Vice reports that Mckesson’s accounts were being monitored in May during the Baltimore protests in response to the death of Freddie Gray, who was fatally injured while in police custody. DHS kept track of when Mckesson posted details about a planned protest to his Twitter.
“Social media monitors have reported that a professional demonstrator-protester known to law enforcement [DeRay Mckesson] has post on his social media account that there is going to be a 3:00 pm rally at the FOP#3 lodge located @ 3920 Baltimore Ave, Baltimore, MD 21211 … This is early raw unevaluated and uncorroborated reporting at this time,” read one email with the subject “FYSA” (“for your situational awareness”), according to Vice.
As Vice notes, the Black Lives Matter activist has a sizable social media following, reaching more than 200,000 followers on Twitter alone. Mckesson often keeps followers aware of protests and matters pertaining to the Black Lives Matter movement.
Mckesson, however, was not the only target of cybermonitoring, according to Mother Jones. Cybersecurity firm ZeroFox indicated in “crisis management” report documents that the firm had been monitoring both Mckesson and fellow Black Lives Matter activist Johnetta “Netta” Elzie since the aforementioned Baltimore protests.

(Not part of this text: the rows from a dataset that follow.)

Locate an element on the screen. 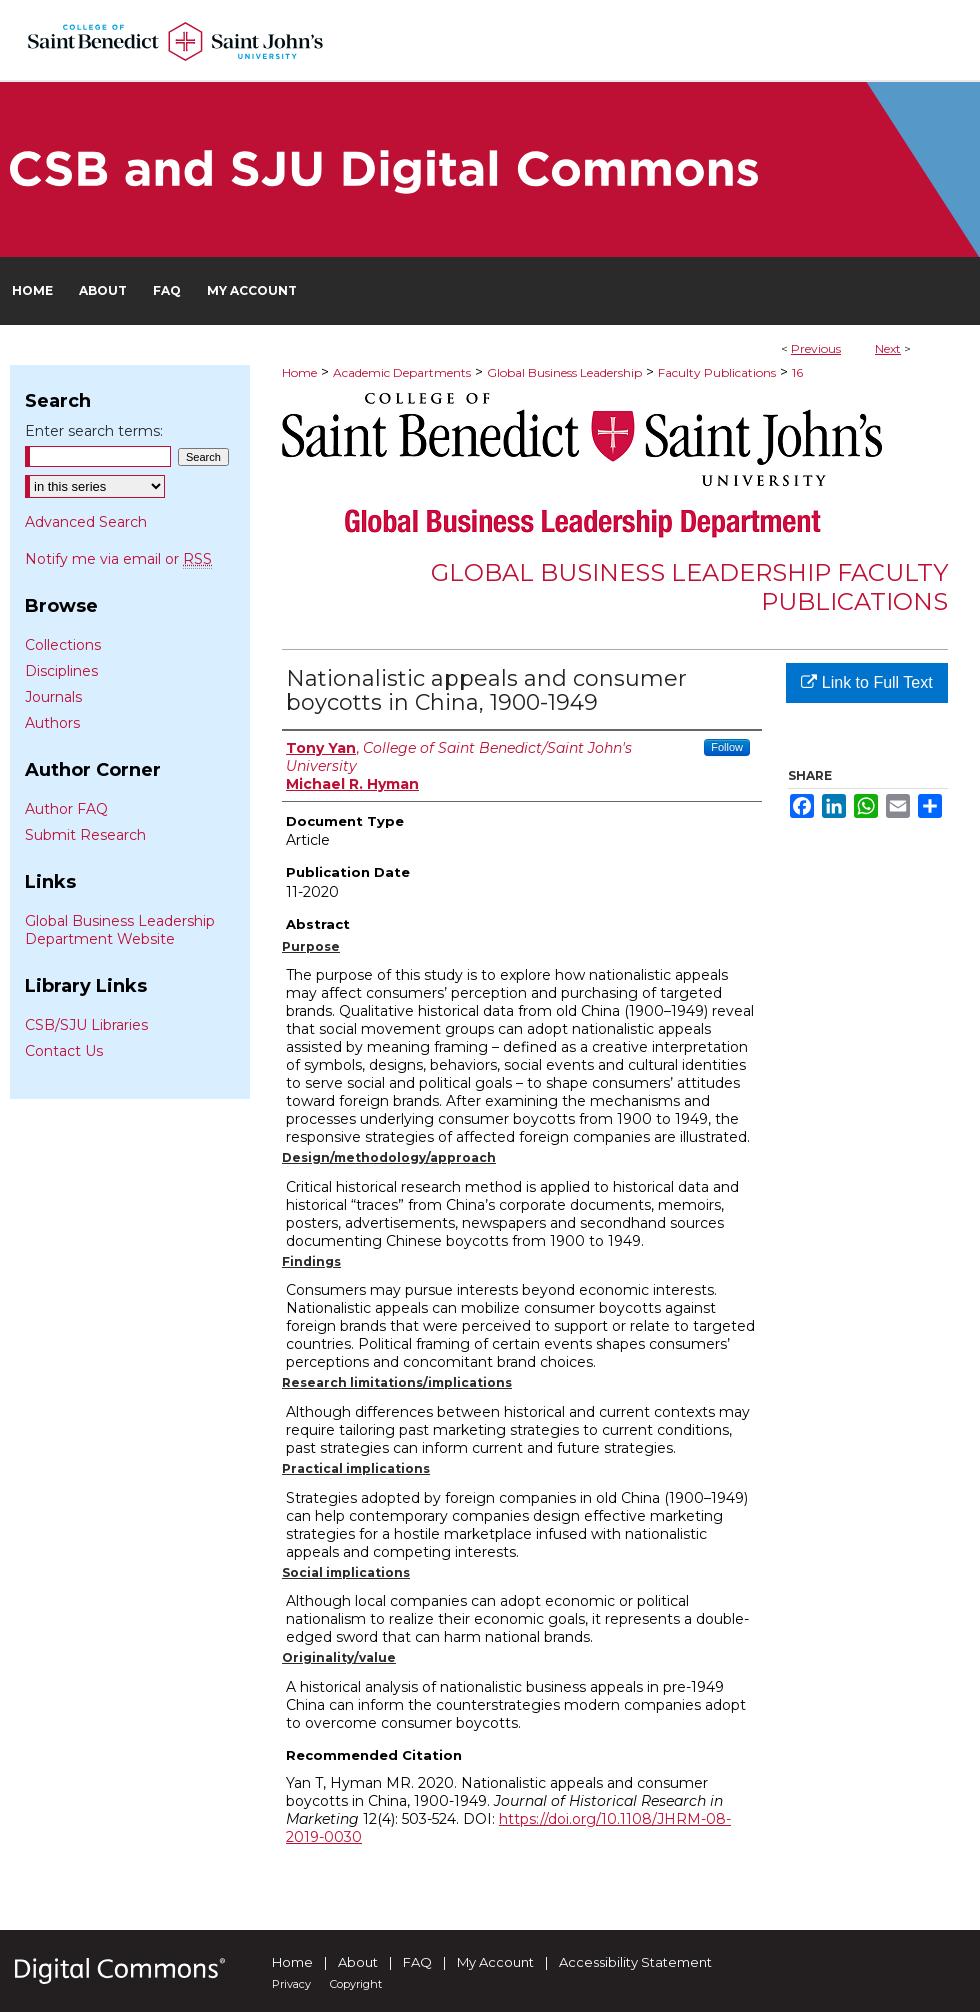 This screenshot has width=980, height=2012. Faculty Publications is located at coordinates (717, 372).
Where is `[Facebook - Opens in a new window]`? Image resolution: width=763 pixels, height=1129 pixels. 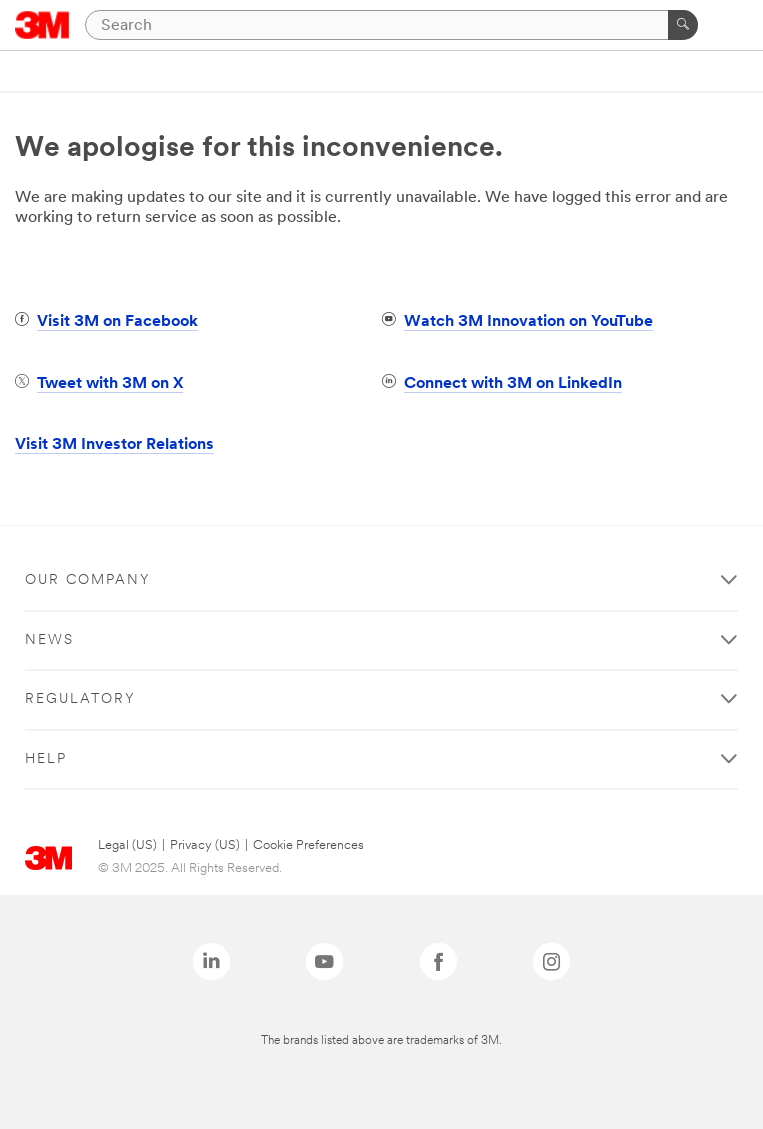 [Facebook - Opens in a new window] is located at coordinates (438, 961).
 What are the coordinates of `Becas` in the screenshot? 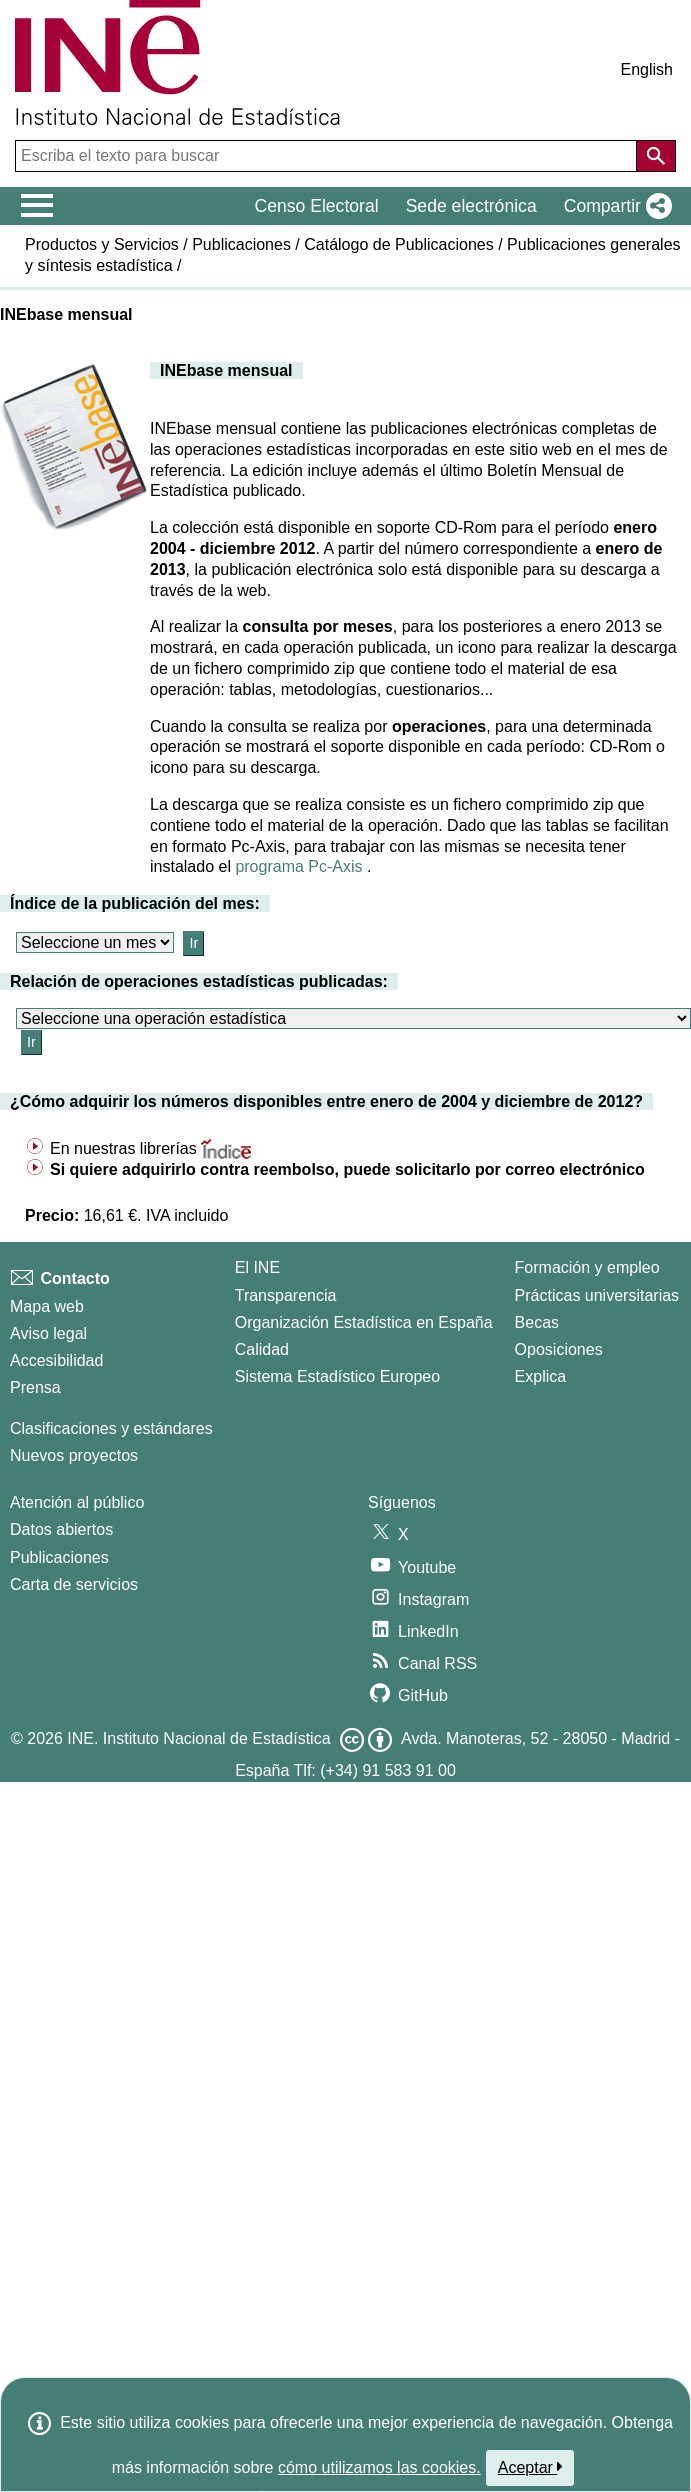 It's located at (537, 1322).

Those reports call Mckesson and Elzie “threat actors” who necessitate “immediate response.” Both of them were described as “high" severity,” “physical” and “#mostwanted” threats with a “massive” social media following.
According to MotherJones, ZeroFox’s CEO exchanged emails with Baltimore Mayor Stephanie Rawlings-Blake’s chief of staff and the president of the FBI intelligence partnership program in Maryland to discuss the firm’s potential surveillance “help” for Baltimore. Those emails also show that ZeroFox “briefed our classified partners” at the Fort Meade military base in Maryland on “intelligence” that was collected during the protests, the site notes. The report on Mckesson and Elzie dates back to that briefing, according to Mother Jones.

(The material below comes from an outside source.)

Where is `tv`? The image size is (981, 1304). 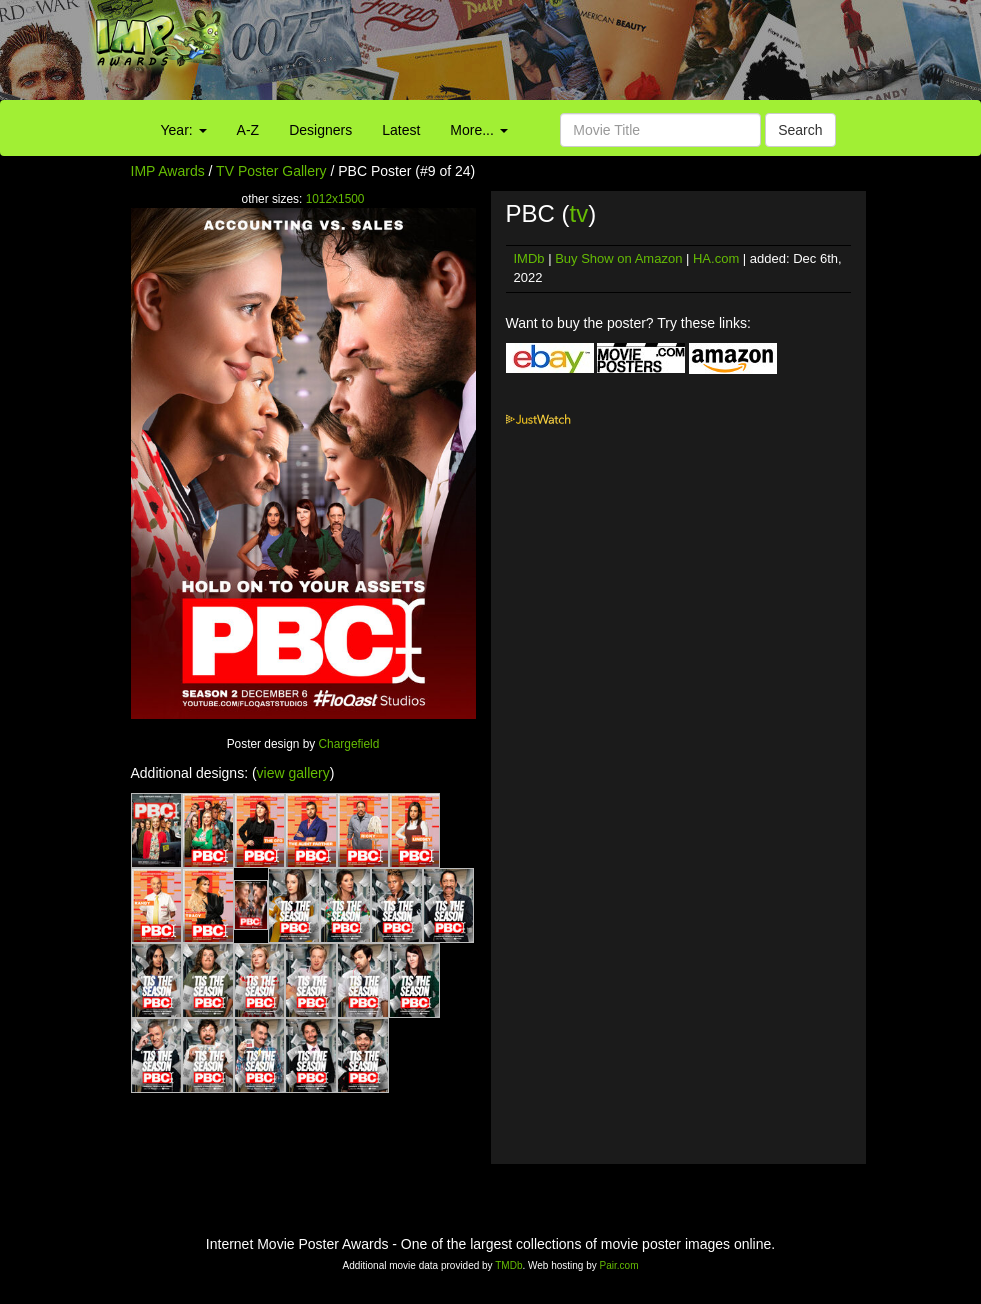 tv is located at coordinates (579, 213).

Earlier this week, Mckesson tweeted about a protest at the Department of Justice offices in St. Louis marking the one-year anniversary of the death of Michael Brown, capturing videos of several arrests, including Elzie's, before he was arrested.
“In light of this [email] exchange including a DHS employee, we must ask if DHS officials knew of [McKesson’s] presence beforehand and planned to arrest him on suspicion of committing the grave future crime of active democratic participation,” Kade Crockford, the American Civil Liberties Union’s Technology for Liberty program director, told Vice.
“How long has DHS been watching Mckesson? For what purpose, exactly? Nothing about this behavior ‘secures’ the ‘homeland’—to the contrary, attacks like these on Mckesson and the Black Lives Matter movement’s civil rights and civil liberties undermine the ideals at the very foundation of a free society,” he said.
A DHS representative countered that the department’s National Operations Center “employs social media monitoring for situational-awareness purposes, within the clearly defined parameters articulated in our Privacy Impact Assessment, to ensure that critical information reaches appropriate decision-makers in federal, state, local, tribal and territorial governments,” Vice reported.